* _EXERCISE REQUIREMENTS_
From the first line of the material through the line containing "The width and height of the screenshot is (1280, 720).", restate everything word for word and nothing more.

<<<<

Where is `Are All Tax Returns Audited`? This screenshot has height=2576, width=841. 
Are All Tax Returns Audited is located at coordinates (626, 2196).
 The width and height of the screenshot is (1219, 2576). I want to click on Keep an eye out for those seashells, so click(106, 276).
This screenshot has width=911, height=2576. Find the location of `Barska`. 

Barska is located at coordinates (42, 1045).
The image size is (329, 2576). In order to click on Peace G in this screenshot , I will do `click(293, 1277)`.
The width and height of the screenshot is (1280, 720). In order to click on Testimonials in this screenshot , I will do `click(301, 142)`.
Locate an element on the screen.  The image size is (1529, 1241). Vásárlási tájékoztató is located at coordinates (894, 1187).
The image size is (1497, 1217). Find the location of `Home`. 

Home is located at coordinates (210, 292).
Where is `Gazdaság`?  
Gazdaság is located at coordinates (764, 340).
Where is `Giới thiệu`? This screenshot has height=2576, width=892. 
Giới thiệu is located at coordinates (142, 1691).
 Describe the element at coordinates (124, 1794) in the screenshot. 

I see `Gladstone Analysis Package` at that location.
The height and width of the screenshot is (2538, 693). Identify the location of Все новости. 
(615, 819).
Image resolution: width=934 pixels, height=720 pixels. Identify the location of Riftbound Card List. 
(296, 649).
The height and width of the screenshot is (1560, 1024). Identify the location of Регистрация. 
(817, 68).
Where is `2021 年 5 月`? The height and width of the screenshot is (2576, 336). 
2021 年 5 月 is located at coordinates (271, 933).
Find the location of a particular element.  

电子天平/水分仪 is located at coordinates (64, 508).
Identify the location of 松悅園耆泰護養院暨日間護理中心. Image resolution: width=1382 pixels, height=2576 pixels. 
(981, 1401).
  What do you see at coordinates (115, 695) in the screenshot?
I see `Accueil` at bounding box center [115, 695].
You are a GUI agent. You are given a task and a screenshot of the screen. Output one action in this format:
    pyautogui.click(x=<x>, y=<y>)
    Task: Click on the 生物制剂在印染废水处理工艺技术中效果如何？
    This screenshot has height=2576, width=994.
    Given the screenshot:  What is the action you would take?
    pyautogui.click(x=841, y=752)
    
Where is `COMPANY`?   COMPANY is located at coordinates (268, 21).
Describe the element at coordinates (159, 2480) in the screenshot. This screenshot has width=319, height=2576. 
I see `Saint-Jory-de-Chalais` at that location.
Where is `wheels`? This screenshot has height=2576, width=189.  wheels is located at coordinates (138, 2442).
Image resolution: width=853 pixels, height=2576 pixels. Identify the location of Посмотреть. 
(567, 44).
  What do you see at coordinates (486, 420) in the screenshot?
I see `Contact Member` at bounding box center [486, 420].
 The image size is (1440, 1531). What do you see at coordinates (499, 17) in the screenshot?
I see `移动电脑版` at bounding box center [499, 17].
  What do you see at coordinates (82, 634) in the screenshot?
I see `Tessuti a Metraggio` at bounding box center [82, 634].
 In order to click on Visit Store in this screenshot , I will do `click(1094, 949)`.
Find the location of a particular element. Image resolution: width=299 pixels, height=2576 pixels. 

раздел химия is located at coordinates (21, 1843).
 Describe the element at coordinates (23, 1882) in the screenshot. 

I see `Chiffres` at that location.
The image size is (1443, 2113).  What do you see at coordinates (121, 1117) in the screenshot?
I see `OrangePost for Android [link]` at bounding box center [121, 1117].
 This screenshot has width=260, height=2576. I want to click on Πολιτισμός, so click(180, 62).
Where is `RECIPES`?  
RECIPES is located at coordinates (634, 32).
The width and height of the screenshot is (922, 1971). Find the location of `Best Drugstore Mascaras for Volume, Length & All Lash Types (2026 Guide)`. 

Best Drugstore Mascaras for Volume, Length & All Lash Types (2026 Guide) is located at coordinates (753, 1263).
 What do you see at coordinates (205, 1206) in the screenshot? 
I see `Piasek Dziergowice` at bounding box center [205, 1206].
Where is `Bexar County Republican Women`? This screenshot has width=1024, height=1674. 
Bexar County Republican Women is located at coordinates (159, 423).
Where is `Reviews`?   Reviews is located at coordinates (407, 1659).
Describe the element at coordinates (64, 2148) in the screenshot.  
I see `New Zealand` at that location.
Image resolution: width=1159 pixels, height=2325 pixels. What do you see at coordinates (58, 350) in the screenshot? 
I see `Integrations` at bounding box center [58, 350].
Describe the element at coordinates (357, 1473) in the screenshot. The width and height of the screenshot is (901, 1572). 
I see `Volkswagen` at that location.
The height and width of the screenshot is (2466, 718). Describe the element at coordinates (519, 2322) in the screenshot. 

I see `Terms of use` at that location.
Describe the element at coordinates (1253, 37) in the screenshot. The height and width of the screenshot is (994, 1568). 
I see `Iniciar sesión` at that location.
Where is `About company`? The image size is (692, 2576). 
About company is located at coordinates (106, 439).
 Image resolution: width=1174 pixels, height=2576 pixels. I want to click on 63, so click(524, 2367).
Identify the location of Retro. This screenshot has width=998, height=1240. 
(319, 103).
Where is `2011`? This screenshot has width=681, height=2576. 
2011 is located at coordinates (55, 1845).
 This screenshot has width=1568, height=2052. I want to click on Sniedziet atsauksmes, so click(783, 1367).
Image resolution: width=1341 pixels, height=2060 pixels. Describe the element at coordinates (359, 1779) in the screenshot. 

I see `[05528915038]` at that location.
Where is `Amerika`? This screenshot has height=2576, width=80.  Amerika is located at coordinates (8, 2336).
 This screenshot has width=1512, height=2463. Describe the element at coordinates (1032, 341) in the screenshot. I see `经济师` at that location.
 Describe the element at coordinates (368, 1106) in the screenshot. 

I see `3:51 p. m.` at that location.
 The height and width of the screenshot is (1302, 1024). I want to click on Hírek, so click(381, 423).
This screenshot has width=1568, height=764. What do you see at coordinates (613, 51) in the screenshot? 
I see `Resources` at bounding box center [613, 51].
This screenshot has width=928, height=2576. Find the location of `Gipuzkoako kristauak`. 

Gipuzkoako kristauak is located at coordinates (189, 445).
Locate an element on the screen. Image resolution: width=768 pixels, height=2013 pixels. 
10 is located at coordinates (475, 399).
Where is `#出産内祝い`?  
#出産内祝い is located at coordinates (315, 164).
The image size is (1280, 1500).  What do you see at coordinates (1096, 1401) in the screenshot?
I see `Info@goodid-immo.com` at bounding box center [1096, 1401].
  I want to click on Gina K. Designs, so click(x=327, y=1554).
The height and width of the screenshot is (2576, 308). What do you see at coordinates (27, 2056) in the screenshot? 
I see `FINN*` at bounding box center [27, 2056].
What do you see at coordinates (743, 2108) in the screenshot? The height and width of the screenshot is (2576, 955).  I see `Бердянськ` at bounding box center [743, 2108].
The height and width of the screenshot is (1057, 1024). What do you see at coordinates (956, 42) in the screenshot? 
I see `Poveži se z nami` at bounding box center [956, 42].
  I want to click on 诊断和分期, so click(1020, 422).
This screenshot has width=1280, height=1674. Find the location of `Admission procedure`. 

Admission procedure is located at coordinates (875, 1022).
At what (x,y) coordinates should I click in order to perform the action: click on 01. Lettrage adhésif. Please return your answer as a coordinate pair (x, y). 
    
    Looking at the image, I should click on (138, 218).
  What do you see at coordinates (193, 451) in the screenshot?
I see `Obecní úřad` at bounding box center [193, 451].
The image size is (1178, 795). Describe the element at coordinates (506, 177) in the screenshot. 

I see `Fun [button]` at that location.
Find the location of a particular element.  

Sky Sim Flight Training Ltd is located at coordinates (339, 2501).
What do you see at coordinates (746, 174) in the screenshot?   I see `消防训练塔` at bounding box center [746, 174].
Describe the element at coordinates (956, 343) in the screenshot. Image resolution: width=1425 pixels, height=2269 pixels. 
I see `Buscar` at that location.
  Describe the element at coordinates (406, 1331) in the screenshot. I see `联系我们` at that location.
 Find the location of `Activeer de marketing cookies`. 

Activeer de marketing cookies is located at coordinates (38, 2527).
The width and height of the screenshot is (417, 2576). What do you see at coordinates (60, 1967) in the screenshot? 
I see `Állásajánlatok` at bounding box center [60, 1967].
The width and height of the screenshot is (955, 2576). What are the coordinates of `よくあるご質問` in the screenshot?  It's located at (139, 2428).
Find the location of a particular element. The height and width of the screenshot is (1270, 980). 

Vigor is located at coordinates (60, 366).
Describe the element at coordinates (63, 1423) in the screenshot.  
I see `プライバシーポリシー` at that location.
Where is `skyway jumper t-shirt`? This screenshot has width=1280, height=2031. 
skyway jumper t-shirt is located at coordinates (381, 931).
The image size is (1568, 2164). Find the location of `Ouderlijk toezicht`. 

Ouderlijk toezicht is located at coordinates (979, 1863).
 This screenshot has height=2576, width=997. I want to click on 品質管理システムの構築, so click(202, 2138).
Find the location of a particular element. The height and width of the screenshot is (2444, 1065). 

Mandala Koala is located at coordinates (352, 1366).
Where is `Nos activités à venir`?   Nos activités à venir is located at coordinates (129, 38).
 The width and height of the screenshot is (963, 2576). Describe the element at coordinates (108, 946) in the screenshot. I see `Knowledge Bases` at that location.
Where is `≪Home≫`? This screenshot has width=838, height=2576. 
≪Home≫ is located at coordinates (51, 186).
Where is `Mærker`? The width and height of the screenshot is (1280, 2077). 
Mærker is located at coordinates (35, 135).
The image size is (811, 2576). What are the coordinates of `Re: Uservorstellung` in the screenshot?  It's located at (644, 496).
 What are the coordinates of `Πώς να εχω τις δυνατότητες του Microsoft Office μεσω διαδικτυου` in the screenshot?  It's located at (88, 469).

>>>>

* _TASK SOLUTION_
Where is `Are All Tax Returns Audited`? This screenshot has height=2576, width=841. 
Are All Tax Returns Audited is located at coordinates (626, 2196).
 The width and height of the screenshot is (1219, 2576). I want to click on Keep an eye out for those seashells, so click(106, 276).
This screenshot has width=911, height=2576. Find the location of `Barska`. 

Barska is located at coordinates (42, 1045).
The image size is (329, 2576). In order to click on Peace G in this screenshot , I will do `click(293, 1277)`.
The width and height of the screenshot is (1280, 720). In order to click on Testimonials in this screenshot , I will do `click(301, 142)`.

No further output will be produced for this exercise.